Sejenak Farzan memejamkan mata "Maafin Ayah, nak. Ayah gak bisa berbuat apa-apa." alih-alih menjawab, pria paruh baya itu malah mengiba dengan mata berkaca-kaca menahan tangis.
Sontak saja Fara diliputi rasa khawatir yang entah datang dari mana. "Maaf? Maaf untuk apa Yah? Tolong jangan buat Fara khawatir di hari bersejarah Fara ini, Yah!"
"Hufh..." Farzan menghembuskan nafas gusar "Justru itu nak, Ayah gak bisa berbuat apa-apa untuk hari bersejarah mu ini, Ayah___" Farzan tidak dapat melanjutkan ucapannya.
"Ayah? Ayah kenapa?" Fara semakin khawatir. Berbagai pikiran buruk mulai berkecamuk dalam benaknya.
"Maafin Ayah, nak." sekali lagi Farzan meminta maaf, sebelum dengan hati-hati menjelaskan "Beberapa saat yang lalu utusan keluarga Sanjaya datang nemuin Ayah. Katanya, pernikahan ini dibatalkan."
Keluarga Sanjaya ialah keluarga sang calon mempelai pria atau calon suami Fara, Bagus Sanjaya. Keluarga pengusaha nomor 1 di negeri ini, Indonesia. Dan Bagus sendiri adalah pewaris utama keluarga Sanjaya yang kini menjabat sebagai Presdir PT. Sanjaya.
Hening...
Fara terdiam sesaat sembari mencerna penuturan sang ayah. Tawanya pecah kemudian "Hahaha..." tawa yang terkesan hambar seolah baru saja mendengar lelucon garing. "Ayah ada-ada aja. Fara tau, Ayah hanya ingin nenangin Fara kan? Ya, Ayah berhasil. Fara udah tenang sekarang. Jadi, bisakah Ayah serius! Ada apa tiba-tiba Ayah datang dan ingin ngomong berdua aja dengan Fara?" sungguh Fara benar-benar menganggap penuturan Farzan sebagai lelucon.
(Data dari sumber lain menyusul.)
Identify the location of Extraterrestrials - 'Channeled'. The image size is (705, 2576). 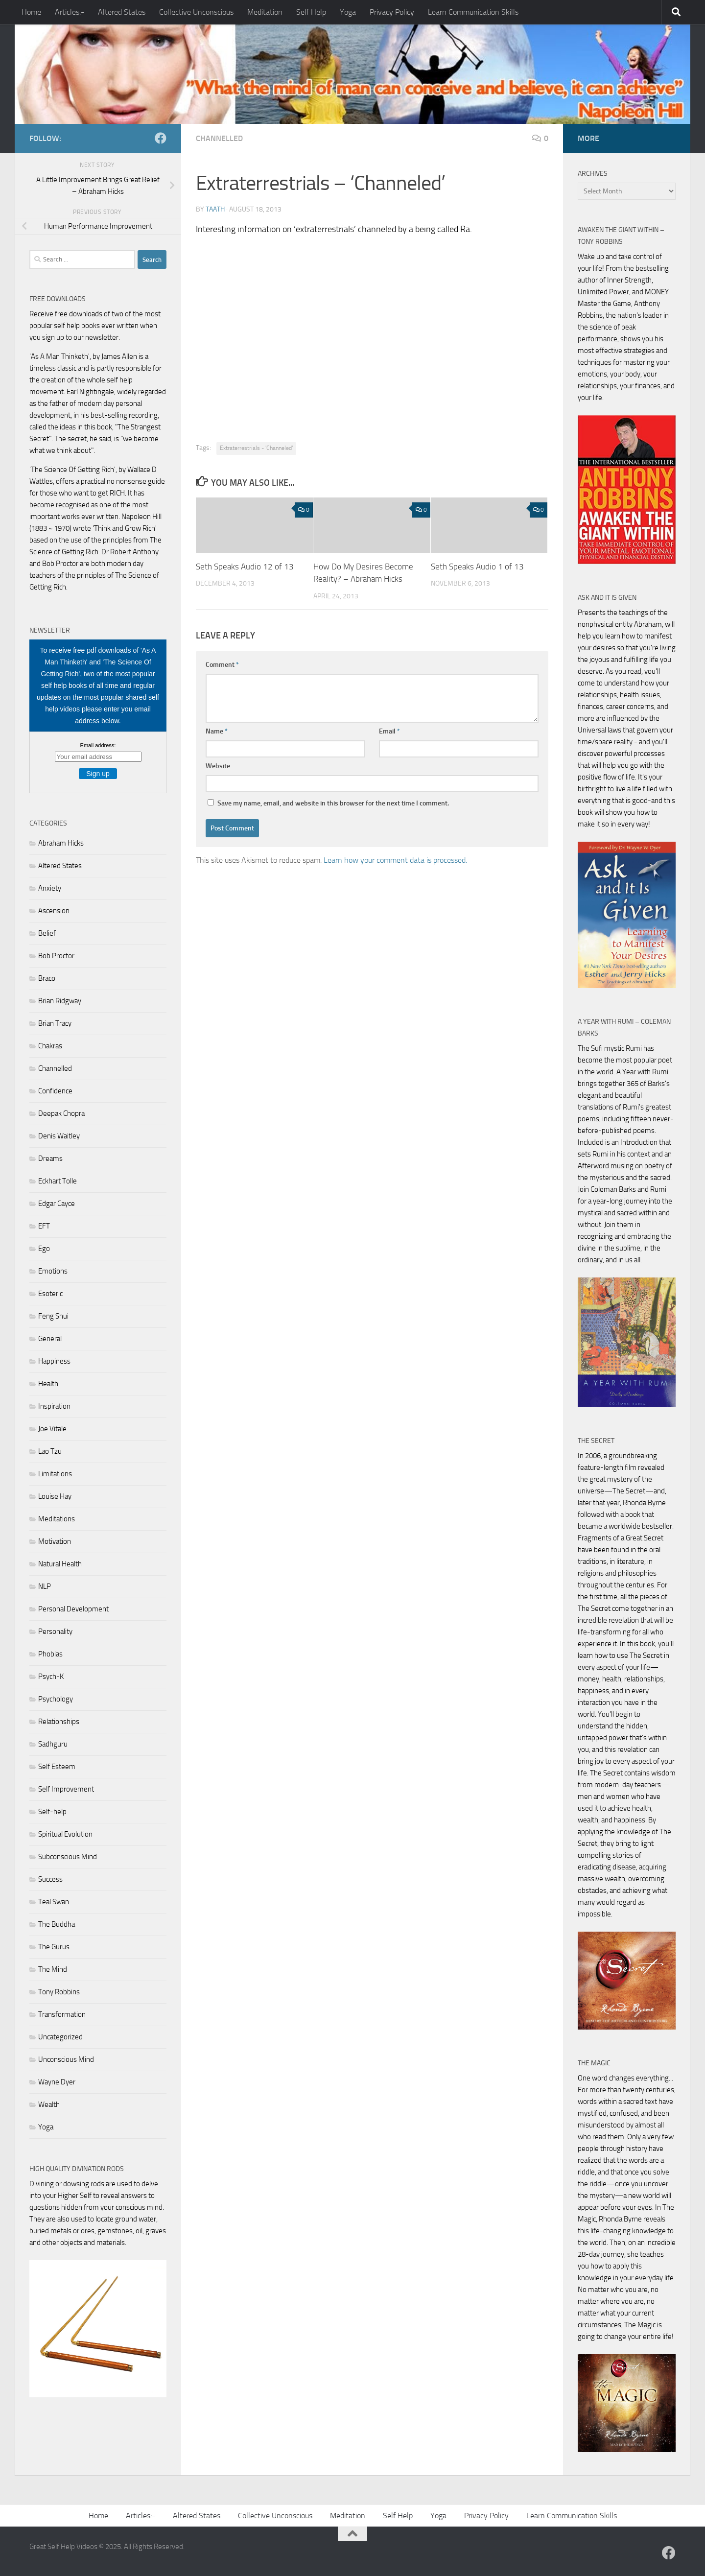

Sejenak Farzan terdiam. Reaksi sang putri benar-benar berada di luar ekspetasinya. Menggeleng-gelengkan kepala, sekali lagi ia menghembuskan nafas gusar "Hufh... Ayah serius nak!" ucapnya penuh penekanan.
"Hufh..." alih-alih percaya Fara malah ikut-ikutan menghembuskan nafas gusar "Ayolah Yah, Fara lagi gak mood becanda." rengeknya masih kukuh menganggap sang ayah tengah bercanda.
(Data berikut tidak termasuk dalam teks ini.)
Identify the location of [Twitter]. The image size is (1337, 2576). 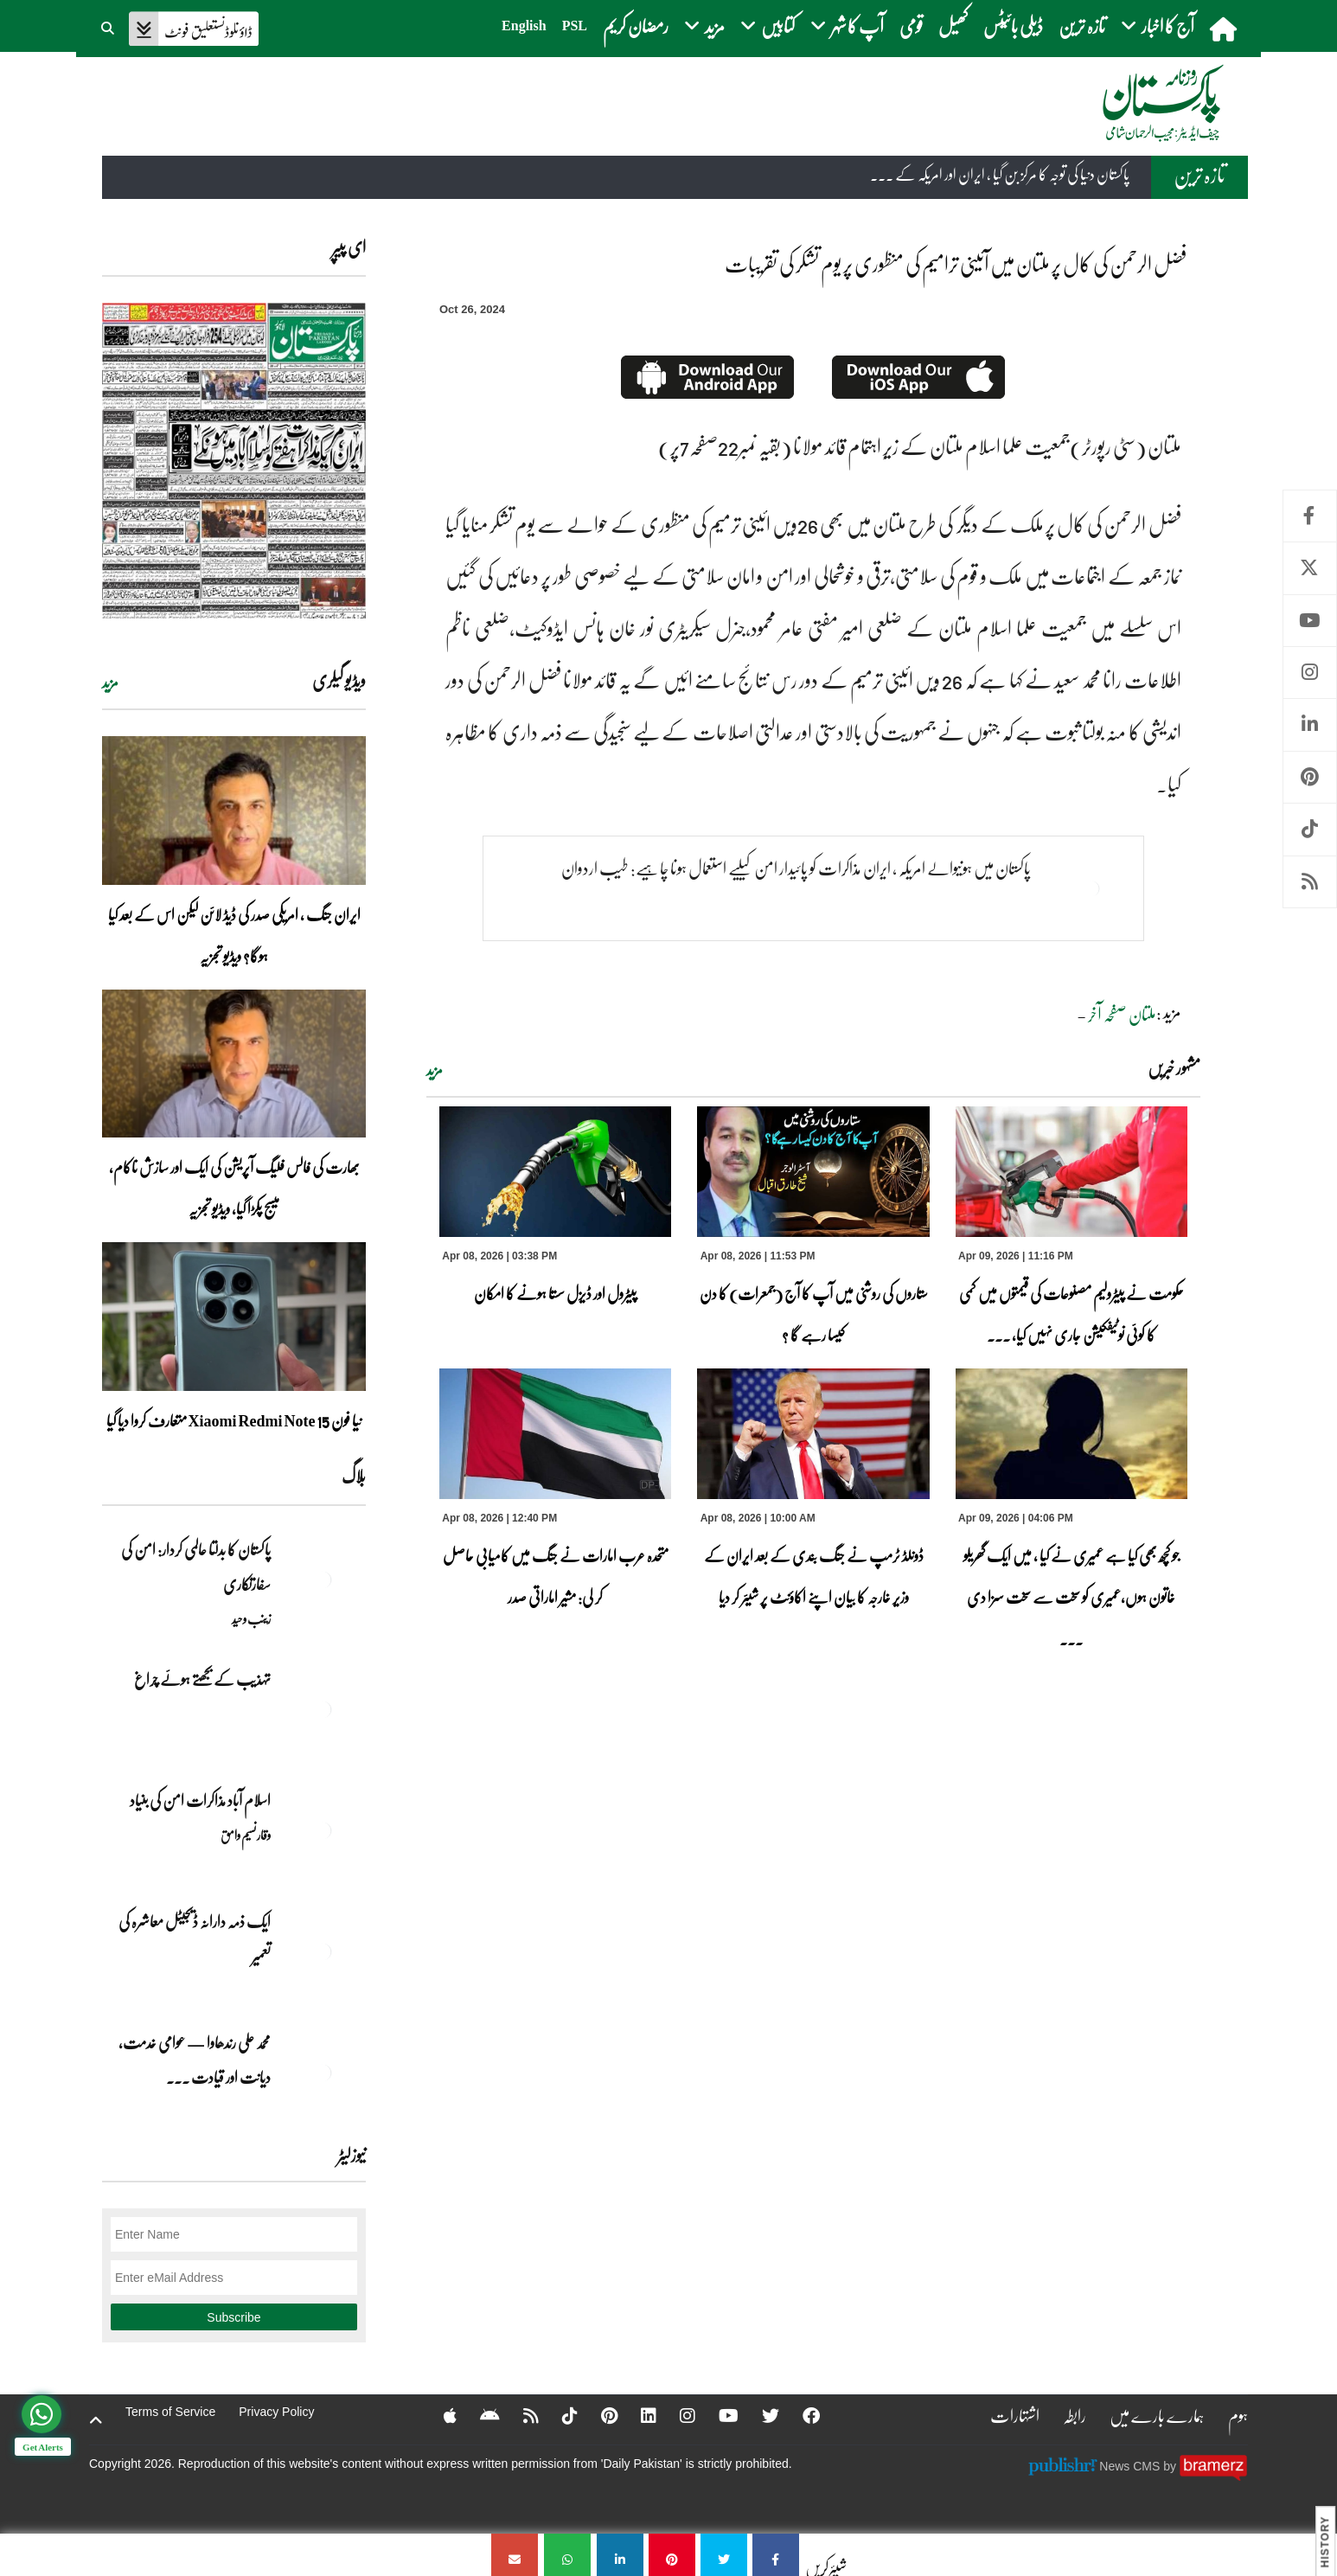
(759, 2415).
"Dengar Nak, Ayah benar-benar gak lagi becanda!" Farzan menengadahkan telapak tangannya menghadap Fara, saat gadis itu hendak menyela "Beberapa saat yang lalu tuan Bahar datang menemui Ayah. Dan ya, seperti yang ayah katakan tadi, beliau menyampaikan perihal pembatalan pernikahan."
Mendapati ketegasan sang ayah, Fara tidak lagi dapat menyangkal keseriusannya. Terlebih lagi Farzan menyebutkan nama tuan Bahar, orang kepercayaan atau tangan kanan tuan besar Sanjaya, Bagas Sanjaya. Tiba-tiba Fara merasa sesak di dadanya "Ti-tidak, Ayah pasti becanda. Katakan Yah, Ayah hanya becanda kan!" gadis itu menggeleng-gelengkan kepalanya sembari memegang dadanya yang kian menyesakan.
Grep...
Farzan sigap mendekap sang putri kedalam pelukannya saat Fara mulai kehilangan keseimbangan pada pijakannya. "Sabar nak. Maafin Ayah, Ayah gak bisa berbuat apa-apa." akhirnya air mata yang sejak tadi berusaha ia tahan terjatuh juga. Terlebih lagi saat sang putri mulai terisak dalam pelukannya.
"Hiks... Yah, tolong katakan kalau ayah lagi becanda. Ini gak benar kan yah?" Fara masih saja berusaha menyangkal.
"Sabar nak, maafin Ayah!" Farzan hanya bisa menguatkan sang putri dengan lebih mengeratkan dekapannya serta mengusap-usap punggung gadis itu.
"Tapi kenapa Yah? Apa salah Fara? Padahal semalam Fara sama mas Bagus masih baik-baik aja. Kita juga sempat video callan sebelum Fara tidur." adu Fara tak mengerti.
"Ayah gak tau nak, tuan Bahar gak ngasih tau alasannya waktu Ayah nanya."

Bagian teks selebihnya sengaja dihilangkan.